* To do:
Using the data below, copy every line that contains the word "after".

** Records to use follows **

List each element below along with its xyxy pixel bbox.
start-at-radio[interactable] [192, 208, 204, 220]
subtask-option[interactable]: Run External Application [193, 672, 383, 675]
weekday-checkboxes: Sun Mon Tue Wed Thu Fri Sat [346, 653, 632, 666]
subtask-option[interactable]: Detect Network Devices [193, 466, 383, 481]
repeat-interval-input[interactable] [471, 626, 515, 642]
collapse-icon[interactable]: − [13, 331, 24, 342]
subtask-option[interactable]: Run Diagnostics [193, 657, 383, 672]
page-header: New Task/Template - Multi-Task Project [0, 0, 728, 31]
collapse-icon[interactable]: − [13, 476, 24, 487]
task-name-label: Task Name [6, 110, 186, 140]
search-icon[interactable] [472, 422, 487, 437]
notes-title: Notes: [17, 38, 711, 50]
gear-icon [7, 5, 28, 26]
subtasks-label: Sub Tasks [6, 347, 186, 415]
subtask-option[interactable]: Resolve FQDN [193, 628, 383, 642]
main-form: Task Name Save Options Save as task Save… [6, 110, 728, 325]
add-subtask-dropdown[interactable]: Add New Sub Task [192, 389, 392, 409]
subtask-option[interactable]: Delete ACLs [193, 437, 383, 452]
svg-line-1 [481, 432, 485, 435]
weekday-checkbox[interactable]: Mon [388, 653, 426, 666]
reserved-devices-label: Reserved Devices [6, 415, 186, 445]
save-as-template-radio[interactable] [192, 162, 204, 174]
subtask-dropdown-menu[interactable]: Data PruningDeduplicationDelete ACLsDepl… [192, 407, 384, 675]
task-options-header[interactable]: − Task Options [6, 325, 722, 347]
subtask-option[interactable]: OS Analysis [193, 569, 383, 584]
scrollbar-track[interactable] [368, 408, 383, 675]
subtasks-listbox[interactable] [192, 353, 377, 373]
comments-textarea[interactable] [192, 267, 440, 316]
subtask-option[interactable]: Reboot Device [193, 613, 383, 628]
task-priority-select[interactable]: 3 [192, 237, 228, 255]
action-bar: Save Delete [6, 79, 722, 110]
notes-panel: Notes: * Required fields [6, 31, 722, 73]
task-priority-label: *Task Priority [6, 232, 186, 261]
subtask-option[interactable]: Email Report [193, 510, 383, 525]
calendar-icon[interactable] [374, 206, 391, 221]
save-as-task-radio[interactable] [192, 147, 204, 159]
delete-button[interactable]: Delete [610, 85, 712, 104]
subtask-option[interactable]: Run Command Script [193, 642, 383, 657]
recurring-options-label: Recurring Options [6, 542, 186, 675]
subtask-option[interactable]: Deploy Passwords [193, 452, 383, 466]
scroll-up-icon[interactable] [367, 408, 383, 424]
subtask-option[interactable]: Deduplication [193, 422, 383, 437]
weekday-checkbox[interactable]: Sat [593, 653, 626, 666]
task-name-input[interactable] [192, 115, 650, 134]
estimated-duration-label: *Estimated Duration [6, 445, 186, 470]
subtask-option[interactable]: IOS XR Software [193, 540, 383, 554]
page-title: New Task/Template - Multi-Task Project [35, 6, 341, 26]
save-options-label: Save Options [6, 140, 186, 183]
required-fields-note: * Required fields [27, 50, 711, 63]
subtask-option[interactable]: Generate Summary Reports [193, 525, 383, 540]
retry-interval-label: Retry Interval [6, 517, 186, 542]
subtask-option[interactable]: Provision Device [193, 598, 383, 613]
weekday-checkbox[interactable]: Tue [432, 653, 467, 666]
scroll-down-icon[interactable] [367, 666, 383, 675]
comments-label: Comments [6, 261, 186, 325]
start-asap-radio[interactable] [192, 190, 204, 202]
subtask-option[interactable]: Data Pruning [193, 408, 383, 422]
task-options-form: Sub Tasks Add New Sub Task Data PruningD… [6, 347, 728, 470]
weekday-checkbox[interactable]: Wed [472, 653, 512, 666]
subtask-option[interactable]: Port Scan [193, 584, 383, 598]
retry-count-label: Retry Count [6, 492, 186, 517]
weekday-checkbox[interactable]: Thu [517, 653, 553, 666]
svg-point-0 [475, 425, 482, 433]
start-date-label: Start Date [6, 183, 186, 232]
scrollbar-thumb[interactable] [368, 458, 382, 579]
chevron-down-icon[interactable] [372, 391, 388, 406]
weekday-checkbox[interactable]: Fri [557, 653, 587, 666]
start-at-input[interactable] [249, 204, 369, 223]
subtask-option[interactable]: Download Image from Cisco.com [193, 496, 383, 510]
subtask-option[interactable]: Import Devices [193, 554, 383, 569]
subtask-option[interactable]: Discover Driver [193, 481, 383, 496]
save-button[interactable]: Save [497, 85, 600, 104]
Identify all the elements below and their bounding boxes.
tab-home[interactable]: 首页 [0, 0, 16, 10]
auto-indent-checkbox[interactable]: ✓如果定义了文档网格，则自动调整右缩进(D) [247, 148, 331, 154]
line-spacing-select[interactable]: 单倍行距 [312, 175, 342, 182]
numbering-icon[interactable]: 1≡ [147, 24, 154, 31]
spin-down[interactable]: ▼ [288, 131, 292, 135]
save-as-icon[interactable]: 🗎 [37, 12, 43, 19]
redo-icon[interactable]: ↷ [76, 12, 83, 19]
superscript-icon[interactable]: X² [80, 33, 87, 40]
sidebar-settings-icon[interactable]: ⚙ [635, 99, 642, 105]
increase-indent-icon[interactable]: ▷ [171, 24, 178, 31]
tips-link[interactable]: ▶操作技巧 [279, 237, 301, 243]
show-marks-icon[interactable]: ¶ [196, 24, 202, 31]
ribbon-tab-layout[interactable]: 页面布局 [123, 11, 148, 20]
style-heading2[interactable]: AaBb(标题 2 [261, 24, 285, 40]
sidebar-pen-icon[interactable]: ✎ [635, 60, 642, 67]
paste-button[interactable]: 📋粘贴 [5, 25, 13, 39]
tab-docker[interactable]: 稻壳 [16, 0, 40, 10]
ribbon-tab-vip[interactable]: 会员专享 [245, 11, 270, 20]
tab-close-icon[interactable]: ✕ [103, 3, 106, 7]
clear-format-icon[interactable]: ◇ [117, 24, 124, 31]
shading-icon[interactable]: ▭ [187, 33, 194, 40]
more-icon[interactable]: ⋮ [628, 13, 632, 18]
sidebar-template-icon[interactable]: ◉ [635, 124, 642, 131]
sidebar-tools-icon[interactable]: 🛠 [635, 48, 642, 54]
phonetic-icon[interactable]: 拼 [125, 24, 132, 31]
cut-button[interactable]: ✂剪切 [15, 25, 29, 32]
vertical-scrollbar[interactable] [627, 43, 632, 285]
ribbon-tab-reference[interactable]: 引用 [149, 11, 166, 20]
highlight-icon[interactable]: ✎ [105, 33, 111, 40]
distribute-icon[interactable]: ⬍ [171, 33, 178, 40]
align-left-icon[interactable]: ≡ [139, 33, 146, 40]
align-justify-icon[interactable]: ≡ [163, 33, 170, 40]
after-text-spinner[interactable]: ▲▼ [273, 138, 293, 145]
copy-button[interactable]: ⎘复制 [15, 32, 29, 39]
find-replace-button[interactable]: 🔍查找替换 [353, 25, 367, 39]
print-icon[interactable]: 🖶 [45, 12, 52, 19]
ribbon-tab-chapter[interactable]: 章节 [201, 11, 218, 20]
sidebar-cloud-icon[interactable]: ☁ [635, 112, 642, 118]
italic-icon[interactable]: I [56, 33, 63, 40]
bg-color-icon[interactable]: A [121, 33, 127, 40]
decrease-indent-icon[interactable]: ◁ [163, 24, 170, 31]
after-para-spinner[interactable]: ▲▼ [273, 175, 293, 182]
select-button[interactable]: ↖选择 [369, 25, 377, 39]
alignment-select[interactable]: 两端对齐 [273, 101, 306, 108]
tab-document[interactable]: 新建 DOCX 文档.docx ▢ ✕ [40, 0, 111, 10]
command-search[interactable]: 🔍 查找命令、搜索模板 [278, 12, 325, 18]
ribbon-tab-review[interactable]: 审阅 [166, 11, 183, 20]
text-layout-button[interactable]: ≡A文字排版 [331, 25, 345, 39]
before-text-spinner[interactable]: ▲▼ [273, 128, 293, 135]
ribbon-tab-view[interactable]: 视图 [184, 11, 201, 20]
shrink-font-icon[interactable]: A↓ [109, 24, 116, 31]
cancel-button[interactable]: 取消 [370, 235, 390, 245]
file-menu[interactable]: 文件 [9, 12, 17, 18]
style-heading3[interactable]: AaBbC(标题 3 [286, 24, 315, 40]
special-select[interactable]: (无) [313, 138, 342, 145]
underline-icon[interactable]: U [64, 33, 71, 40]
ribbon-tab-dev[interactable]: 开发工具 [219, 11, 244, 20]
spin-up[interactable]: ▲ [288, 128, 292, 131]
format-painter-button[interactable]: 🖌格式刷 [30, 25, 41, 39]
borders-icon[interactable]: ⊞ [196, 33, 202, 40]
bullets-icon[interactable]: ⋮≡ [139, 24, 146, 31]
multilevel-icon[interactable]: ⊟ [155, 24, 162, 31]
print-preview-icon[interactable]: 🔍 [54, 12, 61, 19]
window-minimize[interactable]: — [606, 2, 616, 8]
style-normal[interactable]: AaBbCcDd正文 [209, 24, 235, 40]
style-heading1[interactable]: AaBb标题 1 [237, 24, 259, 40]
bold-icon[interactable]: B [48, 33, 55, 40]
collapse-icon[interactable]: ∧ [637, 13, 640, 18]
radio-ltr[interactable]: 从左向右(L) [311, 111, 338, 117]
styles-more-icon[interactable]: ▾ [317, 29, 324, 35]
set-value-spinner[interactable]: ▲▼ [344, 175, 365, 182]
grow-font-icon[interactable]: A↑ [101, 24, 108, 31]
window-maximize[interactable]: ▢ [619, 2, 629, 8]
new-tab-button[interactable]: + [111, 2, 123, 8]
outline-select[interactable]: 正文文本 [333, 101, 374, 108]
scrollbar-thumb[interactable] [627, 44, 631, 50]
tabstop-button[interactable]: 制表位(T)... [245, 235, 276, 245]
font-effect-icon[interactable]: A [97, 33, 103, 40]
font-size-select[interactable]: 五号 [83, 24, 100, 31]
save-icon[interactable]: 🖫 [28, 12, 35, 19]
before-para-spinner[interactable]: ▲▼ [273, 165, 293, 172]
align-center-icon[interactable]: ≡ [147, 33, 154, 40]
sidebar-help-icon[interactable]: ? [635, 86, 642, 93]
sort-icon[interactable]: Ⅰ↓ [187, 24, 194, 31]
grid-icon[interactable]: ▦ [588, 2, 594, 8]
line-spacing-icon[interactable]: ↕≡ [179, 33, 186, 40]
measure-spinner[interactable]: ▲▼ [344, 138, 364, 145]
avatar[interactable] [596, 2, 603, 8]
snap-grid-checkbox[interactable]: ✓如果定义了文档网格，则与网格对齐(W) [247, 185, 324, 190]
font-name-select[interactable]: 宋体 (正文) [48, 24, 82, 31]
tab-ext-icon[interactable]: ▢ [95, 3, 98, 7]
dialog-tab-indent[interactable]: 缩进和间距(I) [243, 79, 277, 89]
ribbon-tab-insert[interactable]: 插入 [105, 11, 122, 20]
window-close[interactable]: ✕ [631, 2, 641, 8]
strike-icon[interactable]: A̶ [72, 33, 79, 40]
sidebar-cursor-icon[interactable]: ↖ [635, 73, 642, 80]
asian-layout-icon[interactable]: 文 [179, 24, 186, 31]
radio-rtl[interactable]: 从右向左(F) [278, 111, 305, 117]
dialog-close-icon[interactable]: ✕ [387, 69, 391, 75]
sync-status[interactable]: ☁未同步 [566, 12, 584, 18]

** End of Records to use **
** Records to use follows **

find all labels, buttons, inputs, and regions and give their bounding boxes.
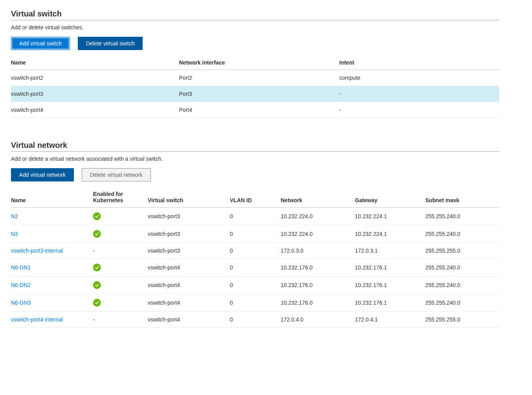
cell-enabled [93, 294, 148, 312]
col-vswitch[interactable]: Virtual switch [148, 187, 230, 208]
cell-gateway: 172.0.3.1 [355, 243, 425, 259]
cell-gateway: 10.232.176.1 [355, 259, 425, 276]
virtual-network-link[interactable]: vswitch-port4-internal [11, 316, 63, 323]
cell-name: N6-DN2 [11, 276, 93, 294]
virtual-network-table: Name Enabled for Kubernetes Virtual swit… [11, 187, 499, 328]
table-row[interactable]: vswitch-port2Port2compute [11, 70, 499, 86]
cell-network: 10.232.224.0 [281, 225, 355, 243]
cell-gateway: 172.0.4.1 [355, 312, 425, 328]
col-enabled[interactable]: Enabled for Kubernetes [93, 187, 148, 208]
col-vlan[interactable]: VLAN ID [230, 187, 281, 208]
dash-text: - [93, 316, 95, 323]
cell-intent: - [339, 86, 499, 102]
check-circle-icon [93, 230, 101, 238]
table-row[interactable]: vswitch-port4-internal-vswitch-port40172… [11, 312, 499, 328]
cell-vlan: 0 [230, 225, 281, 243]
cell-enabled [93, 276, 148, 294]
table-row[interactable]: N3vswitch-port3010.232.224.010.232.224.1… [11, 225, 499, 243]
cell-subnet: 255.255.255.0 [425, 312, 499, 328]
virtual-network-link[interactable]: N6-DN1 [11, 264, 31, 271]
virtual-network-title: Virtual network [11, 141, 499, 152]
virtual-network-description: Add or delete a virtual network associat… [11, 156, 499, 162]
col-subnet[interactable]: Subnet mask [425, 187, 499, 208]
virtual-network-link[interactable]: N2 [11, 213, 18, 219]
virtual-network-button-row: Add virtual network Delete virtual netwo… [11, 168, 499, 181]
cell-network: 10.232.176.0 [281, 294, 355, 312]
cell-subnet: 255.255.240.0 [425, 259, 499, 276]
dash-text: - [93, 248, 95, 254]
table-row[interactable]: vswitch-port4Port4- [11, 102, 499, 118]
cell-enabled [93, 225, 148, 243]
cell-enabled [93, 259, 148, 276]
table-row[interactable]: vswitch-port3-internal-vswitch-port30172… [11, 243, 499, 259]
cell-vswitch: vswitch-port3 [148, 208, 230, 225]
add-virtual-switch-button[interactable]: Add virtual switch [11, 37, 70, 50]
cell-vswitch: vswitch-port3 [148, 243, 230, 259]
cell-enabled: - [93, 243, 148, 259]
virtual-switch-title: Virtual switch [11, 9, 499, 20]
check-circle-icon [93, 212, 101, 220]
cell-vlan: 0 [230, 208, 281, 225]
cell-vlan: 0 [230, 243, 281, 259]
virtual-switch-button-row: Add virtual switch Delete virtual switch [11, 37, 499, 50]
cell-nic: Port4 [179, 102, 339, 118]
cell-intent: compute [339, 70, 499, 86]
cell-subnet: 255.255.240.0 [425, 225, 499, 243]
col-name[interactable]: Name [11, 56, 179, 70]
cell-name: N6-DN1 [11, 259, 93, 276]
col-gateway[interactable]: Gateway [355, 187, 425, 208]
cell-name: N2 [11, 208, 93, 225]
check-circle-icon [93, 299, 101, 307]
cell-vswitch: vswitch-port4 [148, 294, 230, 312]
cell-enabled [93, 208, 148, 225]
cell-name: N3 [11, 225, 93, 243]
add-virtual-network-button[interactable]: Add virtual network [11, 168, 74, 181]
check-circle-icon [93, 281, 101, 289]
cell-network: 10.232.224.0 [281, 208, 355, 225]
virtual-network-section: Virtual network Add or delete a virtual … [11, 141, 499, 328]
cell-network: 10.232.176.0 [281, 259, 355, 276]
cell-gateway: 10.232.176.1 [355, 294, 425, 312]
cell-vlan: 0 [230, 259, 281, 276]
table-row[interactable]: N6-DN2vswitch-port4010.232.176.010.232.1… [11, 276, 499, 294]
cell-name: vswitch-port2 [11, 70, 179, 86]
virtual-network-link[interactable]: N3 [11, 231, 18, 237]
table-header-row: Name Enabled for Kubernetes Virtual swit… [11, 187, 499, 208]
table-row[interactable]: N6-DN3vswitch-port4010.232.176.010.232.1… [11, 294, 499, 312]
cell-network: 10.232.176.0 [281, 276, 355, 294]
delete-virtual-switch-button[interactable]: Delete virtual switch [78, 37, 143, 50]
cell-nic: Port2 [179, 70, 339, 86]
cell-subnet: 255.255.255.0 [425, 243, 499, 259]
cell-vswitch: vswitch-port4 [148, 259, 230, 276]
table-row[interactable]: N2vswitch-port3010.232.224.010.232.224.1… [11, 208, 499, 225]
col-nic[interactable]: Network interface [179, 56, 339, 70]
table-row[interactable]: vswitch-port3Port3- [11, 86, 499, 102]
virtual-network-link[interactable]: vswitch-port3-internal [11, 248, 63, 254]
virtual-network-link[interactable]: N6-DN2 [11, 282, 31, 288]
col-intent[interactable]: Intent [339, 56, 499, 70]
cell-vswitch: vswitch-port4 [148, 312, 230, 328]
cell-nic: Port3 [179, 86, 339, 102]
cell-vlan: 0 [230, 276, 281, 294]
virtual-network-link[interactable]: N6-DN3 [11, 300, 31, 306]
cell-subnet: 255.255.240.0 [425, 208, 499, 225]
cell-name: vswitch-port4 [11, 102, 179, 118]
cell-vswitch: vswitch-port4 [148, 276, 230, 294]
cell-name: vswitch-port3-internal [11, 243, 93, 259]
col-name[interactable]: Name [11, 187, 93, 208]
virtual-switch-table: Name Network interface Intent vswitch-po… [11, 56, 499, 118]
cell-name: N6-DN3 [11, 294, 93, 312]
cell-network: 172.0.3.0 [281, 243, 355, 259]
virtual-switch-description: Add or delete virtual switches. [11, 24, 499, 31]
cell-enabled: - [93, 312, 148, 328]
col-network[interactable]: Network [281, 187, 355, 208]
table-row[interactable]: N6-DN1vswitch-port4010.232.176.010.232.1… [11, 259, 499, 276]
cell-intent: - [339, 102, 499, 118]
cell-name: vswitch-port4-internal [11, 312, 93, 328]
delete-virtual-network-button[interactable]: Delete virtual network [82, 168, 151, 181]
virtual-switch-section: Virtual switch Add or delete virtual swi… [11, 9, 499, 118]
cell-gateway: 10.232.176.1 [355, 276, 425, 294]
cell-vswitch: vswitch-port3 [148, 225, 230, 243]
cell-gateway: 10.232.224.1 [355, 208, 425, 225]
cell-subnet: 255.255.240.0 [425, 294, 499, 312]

** End of Records to use **

* Answer section:
after-text-spinner[interactable]: ▲▼ [273, 138, 293, 145]
after-para-spinner[interactable]: ▲▼ [273, 175, 293, 182]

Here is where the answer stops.